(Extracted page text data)

——

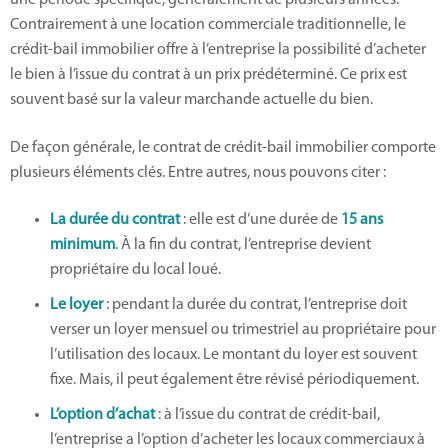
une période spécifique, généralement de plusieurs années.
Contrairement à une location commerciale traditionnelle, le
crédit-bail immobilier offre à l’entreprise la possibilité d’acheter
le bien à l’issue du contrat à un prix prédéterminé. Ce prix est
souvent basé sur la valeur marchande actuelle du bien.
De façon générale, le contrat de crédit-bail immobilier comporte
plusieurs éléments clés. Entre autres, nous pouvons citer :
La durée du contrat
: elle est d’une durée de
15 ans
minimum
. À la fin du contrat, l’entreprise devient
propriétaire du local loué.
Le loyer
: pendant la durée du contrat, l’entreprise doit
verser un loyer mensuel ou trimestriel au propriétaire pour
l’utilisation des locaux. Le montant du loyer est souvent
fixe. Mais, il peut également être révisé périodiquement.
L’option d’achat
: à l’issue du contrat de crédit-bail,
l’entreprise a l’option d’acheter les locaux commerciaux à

——

PROBLEM: Could you retype exactly the lines above, starting at the line that contains "contrat, l’entreprise devient" and ending at the line that contains "L’option d’achat", and nothing more?

EXERCISE RESULT:
. À la fin du contrat, l’entreprise devient
propriétaire du local loué.
Le loyer
: pendant la durée du contrat, l’entreprise doit
verser un loyer mensuel ou trimestriel au propriétaire pour
l’utilisation des locaux. Le montant du loyer est souvent
fixe. Mais, il peut également être révisé périodiquement.
L’option d’achat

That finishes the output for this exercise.